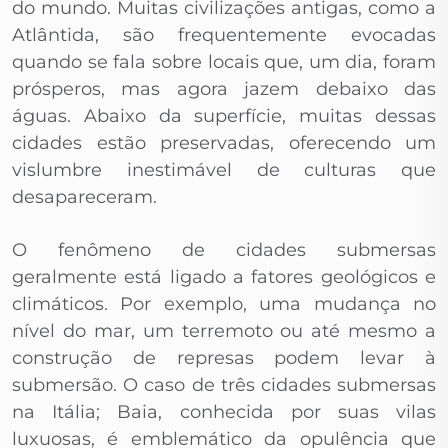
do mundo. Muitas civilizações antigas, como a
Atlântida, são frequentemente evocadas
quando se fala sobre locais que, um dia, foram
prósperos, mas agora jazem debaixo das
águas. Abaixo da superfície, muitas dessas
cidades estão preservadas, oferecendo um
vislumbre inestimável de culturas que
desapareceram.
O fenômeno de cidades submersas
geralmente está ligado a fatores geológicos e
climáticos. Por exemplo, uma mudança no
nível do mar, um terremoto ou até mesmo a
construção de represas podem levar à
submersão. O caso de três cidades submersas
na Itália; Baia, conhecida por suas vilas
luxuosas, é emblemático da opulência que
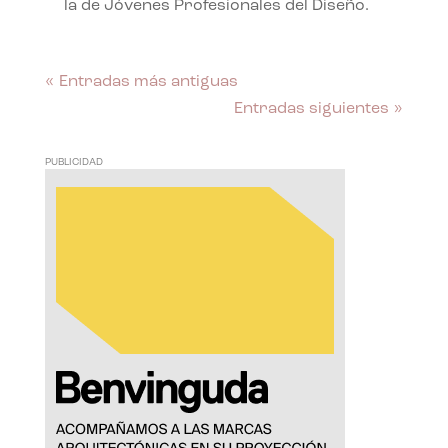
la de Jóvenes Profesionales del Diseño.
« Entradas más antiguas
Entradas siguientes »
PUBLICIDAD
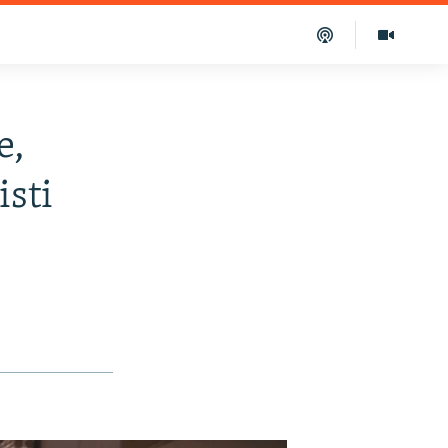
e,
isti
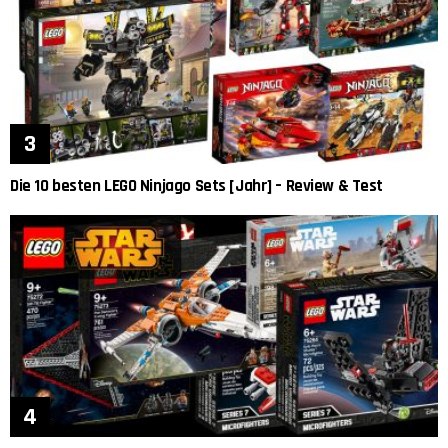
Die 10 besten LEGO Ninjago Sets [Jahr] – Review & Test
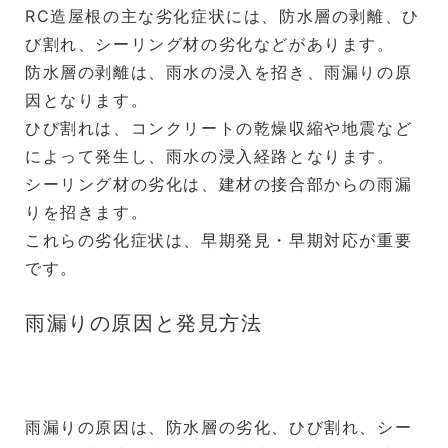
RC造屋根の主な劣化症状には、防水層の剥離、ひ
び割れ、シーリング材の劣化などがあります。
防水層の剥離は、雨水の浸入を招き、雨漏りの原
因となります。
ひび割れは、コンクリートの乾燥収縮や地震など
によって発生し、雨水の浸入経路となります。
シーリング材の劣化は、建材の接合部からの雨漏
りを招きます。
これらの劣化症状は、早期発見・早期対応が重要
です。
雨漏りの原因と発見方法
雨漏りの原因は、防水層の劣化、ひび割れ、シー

--

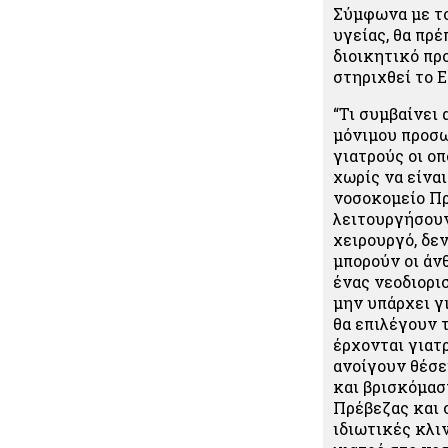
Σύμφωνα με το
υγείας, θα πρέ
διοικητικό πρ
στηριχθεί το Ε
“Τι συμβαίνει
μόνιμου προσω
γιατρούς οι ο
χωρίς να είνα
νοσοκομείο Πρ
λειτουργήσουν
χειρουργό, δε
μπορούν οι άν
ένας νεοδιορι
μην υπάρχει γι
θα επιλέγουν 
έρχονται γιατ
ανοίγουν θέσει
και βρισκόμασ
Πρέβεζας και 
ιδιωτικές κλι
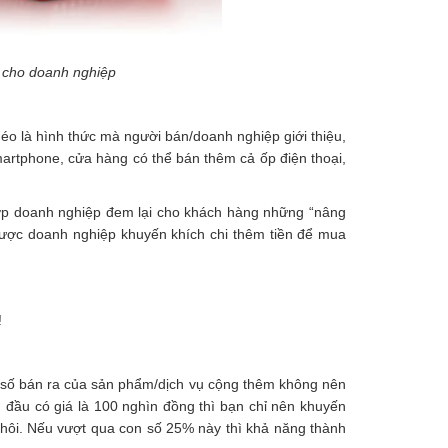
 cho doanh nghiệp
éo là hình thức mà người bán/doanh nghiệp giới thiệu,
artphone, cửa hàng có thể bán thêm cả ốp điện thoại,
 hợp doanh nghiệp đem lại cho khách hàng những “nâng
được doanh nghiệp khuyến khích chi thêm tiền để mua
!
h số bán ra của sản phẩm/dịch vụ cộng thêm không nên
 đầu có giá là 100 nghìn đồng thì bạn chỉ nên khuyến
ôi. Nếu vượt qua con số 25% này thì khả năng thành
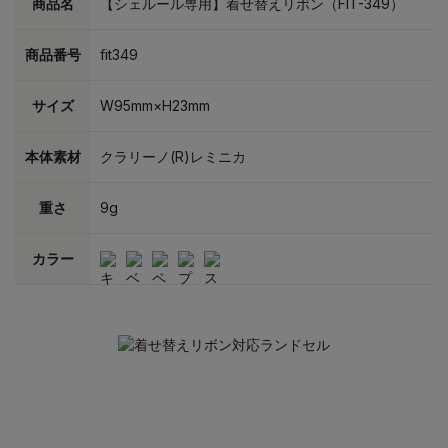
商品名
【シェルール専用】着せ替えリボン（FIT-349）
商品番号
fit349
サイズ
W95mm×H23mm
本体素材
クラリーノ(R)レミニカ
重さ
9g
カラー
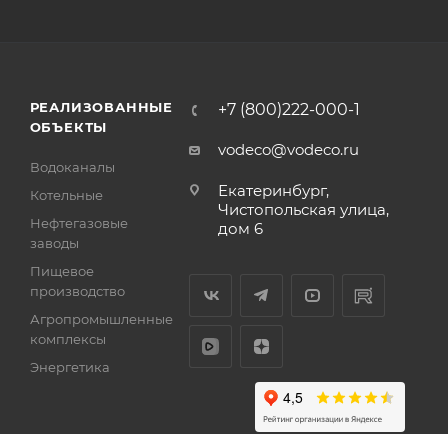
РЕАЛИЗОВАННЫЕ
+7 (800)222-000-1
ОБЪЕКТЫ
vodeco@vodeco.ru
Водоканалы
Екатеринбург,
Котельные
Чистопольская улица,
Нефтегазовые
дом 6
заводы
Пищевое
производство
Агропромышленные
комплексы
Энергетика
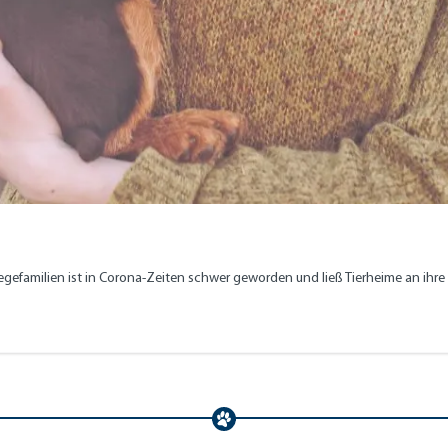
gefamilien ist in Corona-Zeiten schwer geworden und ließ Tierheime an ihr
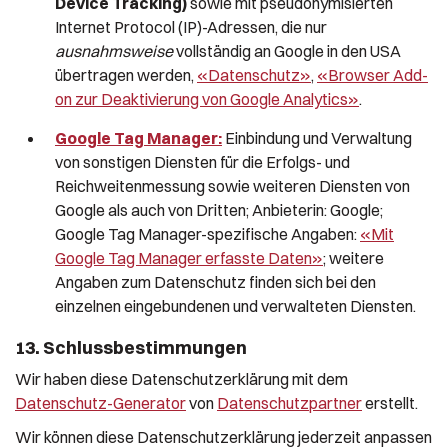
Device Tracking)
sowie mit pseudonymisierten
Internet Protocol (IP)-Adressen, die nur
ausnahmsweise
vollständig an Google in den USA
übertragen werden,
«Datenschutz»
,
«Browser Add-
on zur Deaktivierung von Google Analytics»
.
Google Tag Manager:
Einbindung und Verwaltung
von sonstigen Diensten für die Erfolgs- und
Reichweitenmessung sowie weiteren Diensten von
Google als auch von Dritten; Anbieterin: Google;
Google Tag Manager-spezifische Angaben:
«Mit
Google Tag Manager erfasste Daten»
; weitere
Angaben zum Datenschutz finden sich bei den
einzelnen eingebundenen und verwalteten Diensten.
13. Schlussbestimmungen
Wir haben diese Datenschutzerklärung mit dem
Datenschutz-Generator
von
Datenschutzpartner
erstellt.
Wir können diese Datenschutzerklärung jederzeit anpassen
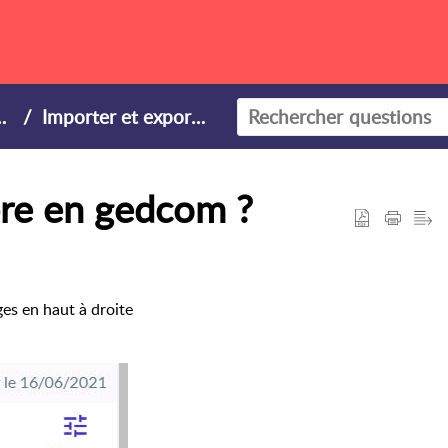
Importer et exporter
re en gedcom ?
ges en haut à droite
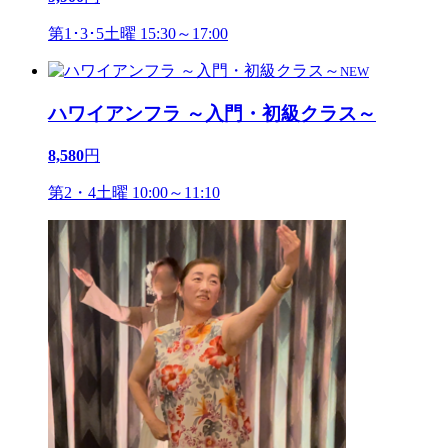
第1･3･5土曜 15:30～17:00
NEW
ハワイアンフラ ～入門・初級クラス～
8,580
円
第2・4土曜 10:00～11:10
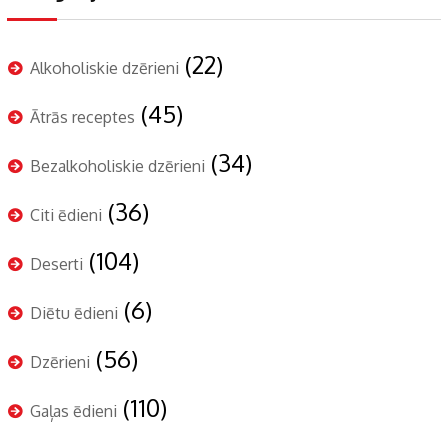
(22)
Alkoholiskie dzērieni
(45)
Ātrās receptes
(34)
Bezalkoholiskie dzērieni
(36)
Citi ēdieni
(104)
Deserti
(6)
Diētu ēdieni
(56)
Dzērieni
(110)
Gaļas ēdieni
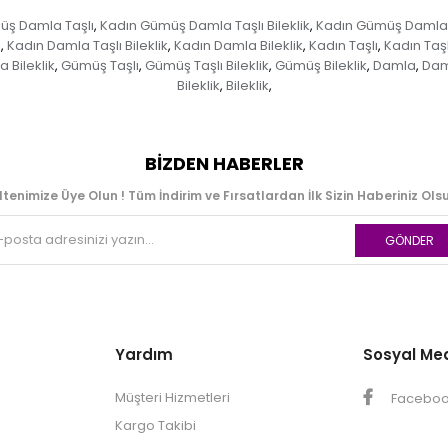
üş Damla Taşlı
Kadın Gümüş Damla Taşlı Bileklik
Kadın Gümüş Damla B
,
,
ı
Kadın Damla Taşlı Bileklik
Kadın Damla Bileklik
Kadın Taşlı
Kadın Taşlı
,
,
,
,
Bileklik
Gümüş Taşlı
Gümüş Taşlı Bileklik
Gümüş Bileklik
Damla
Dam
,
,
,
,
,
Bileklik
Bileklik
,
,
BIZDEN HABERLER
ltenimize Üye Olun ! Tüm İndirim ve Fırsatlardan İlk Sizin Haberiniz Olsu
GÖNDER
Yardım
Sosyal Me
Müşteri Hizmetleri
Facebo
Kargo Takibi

--

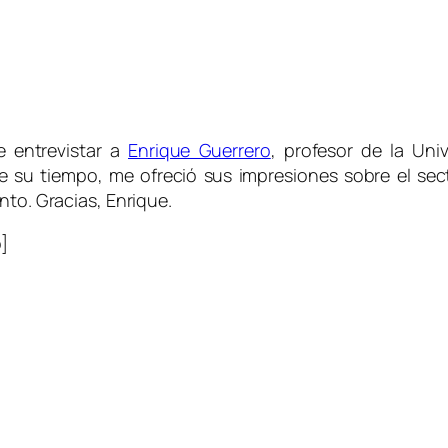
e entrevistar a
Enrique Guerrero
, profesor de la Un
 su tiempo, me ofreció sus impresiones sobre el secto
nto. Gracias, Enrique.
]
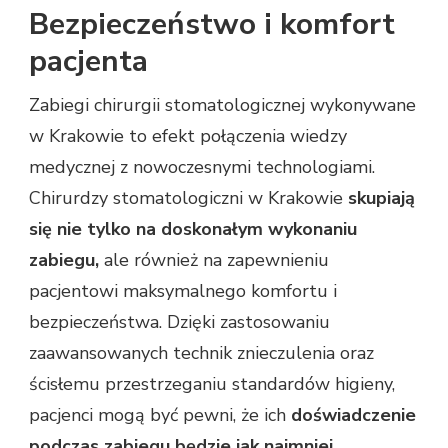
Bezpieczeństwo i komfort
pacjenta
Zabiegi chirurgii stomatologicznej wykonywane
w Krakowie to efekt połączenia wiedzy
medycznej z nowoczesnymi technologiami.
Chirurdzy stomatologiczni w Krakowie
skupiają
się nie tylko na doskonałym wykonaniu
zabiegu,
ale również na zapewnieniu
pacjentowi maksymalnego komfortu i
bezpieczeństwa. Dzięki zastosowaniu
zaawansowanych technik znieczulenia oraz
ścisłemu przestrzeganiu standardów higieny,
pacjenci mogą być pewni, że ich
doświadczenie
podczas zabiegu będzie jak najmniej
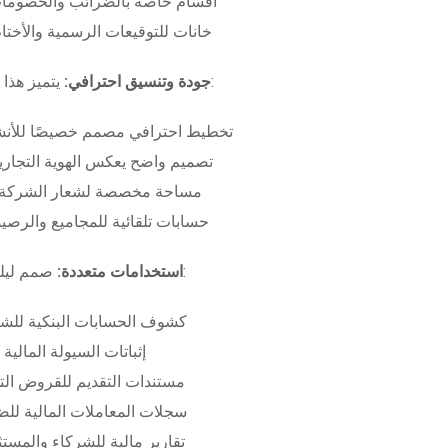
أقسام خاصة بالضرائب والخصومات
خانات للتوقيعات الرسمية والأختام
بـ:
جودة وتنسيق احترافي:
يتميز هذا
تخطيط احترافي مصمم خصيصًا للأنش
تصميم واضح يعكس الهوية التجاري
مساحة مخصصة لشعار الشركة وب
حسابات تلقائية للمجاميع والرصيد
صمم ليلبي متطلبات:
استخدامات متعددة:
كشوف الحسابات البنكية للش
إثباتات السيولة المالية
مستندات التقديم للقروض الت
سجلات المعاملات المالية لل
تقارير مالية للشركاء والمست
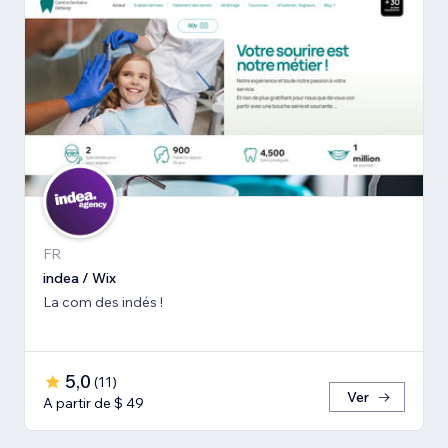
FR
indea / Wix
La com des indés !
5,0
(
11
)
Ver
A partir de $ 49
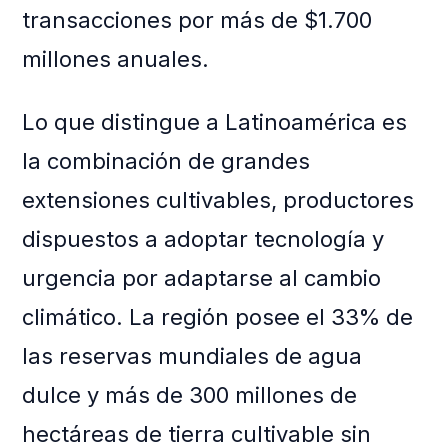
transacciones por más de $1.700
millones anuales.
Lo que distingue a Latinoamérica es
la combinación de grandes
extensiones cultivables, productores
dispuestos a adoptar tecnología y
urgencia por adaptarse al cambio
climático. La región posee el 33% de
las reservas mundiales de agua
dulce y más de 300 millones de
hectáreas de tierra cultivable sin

**Try it:**
Which of the lines above mention the word "المالية"? Pull those lines out.

**Solution to the exercise:**
إثباتات السيولة المالية
سجلات المعاملات المالية لل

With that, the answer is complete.